TASK TO CARRY OUT
Filter the lines below, keeping each one that holds "ديسمبر".

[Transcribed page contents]
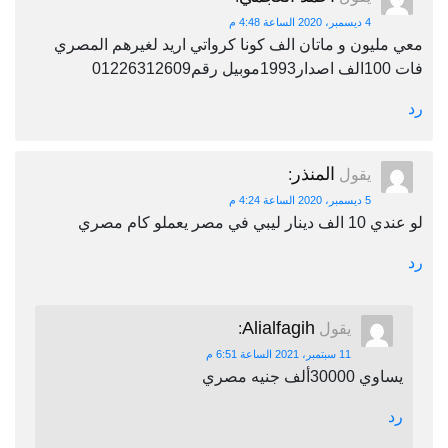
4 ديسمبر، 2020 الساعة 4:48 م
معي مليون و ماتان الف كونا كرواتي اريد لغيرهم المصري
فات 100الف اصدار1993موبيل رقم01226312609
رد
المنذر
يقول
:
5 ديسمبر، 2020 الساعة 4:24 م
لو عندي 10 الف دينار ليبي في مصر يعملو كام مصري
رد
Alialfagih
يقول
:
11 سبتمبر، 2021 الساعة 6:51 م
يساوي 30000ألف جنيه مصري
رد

SOLUTION BELOW
4 ديسمبر، 2020 الساعة 4:48 م
5 ديسمبر، 2020 الساعة 4:24 م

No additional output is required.